Data under study:
⁂

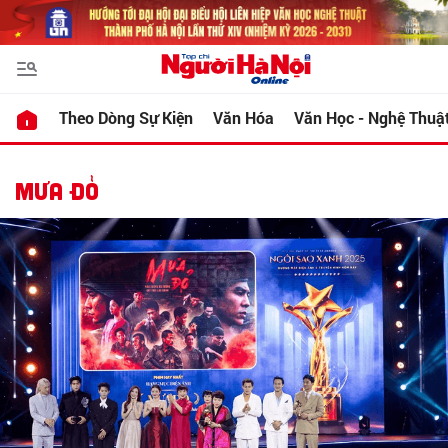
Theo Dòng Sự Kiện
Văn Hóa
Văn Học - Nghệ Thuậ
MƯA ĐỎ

⁂

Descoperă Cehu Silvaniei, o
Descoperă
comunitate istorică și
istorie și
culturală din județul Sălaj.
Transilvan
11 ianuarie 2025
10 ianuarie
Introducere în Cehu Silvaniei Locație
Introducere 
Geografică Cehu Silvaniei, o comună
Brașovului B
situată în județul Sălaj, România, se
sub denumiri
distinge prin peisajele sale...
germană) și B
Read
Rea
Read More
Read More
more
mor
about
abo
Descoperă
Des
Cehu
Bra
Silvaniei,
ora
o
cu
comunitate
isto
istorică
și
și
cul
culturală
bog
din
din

⁂

Task to complete:
Using the listing above, gather each line that holds the string "comunitate" and copy it.

Exercise response:
comunitate istorică și
comunitate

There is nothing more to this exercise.